▶ [Your assignment]: Every line containing the string "Espai" is to be copied from the records.

▶ [Records from a data source]:

⁂

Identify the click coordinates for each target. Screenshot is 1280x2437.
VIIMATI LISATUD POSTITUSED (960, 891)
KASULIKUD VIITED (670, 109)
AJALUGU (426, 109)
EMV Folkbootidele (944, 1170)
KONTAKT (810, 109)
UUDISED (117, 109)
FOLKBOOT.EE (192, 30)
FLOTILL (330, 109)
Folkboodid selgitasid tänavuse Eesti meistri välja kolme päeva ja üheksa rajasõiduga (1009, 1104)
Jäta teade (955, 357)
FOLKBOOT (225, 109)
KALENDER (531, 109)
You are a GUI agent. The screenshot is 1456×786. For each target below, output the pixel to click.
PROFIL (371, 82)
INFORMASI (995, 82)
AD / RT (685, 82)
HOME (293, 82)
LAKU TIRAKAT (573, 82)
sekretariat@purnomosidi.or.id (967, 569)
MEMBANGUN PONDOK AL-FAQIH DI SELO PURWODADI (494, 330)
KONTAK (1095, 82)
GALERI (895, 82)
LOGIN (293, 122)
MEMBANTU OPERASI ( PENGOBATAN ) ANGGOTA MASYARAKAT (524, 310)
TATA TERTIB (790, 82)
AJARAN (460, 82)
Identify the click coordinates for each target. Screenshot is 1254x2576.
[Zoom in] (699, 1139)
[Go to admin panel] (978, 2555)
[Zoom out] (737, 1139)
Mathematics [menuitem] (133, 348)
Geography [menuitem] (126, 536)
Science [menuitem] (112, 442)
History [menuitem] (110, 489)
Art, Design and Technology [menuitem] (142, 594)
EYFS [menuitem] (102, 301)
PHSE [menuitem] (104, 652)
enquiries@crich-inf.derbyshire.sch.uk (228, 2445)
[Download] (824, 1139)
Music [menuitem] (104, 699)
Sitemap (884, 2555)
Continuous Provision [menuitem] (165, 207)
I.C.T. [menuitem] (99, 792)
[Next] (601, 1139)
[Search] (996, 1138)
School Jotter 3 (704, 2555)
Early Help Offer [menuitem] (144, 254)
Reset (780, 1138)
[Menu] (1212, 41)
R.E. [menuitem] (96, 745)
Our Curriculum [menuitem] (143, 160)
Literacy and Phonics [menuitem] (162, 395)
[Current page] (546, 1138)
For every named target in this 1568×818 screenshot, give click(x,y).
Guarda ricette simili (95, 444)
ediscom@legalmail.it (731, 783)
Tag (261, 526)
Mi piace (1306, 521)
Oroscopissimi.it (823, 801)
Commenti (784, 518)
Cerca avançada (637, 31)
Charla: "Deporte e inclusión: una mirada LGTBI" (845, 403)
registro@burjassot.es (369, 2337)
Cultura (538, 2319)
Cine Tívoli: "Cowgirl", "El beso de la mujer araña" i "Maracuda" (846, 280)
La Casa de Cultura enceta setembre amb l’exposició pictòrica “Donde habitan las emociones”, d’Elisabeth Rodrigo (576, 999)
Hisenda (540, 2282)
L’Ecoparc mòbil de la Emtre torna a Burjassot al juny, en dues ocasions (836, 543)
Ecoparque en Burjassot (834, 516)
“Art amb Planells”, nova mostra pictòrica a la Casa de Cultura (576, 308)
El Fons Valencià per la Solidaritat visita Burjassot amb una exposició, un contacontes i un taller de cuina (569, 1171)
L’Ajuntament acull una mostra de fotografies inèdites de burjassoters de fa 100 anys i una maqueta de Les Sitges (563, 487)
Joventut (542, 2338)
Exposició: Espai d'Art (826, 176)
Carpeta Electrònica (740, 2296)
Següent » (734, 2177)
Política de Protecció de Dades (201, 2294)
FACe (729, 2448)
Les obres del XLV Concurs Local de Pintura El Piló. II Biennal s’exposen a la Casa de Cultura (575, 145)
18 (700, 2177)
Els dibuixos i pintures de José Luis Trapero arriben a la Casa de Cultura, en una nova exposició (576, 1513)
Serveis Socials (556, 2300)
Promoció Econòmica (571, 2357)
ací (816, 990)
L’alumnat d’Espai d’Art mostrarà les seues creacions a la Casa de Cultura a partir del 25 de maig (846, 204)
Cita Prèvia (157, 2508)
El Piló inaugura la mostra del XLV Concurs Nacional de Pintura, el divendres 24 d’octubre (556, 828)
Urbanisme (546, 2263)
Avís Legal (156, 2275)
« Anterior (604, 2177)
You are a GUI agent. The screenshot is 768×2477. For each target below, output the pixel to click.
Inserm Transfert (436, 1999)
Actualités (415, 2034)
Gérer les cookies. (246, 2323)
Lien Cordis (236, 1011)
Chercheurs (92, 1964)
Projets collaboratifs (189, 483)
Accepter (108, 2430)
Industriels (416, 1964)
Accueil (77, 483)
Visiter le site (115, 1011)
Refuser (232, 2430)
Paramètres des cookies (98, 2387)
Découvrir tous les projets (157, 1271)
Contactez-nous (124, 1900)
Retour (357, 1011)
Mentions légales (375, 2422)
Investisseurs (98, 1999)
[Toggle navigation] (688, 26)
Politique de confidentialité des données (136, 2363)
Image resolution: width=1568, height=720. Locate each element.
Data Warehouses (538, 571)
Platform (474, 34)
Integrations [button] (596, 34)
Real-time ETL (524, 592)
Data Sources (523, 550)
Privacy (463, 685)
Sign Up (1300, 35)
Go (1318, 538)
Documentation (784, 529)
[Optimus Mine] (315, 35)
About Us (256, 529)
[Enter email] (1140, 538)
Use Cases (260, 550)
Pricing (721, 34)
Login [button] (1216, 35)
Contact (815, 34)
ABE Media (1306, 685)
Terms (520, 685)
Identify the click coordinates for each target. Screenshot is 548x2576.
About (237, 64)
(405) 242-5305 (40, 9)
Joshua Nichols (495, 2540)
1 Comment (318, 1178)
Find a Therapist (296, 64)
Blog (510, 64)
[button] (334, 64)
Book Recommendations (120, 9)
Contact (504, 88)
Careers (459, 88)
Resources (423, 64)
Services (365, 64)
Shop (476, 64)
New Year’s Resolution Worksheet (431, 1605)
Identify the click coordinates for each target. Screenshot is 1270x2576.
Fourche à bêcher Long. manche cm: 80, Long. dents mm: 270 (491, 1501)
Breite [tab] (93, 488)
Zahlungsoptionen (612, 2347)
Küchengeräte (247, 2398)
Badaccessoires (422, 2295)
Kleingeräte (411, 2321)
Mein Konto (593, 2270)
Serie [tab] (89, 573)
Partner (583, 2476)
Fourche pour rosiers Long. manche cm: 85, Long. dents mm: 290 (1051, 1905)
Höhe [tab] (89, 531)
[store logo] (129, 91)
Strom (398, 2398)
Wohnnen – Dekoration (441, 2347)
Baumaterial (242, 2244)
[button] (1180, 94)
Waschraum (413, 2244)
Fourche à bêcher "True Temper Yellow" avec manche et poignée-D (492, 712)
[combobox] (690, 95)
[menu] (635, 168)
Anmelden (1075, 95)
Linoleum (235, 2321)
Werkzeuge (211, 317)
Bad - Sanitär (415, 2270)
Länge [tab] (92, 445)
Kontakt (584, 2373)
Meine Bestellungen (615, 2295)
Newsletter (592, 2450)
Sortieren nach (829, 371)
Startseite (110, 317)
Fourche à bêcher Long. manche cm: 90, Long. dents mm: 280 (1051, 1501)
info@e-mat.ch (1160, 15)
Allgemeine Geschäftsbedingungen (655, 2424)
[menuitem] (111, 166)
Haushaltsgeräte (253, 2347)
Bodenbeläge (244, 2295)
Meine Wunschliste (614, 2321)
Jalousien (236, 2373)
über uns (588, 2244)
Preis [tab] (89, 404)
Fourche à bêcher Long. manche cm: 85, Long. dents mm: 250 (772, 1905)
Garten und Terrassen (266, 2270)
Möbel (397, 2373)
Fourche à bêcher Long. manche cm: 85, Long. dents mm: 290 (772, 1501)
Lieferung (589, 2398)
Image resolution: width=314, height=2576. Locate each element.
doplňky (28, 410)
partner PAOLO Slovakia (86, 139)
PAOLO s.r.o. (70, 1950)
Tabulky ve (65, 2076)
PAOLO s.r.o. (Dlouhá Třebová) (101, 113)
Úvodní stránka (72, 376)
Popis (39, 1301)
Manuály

⁂

▶ [Completed exercise]:
Exposició: Espai d'Art (826, 176)
L’alumnat d’Espai d’Art mostrarà les seues creacions a la Casa de Cultura a partir del 25 de maig (846, 204)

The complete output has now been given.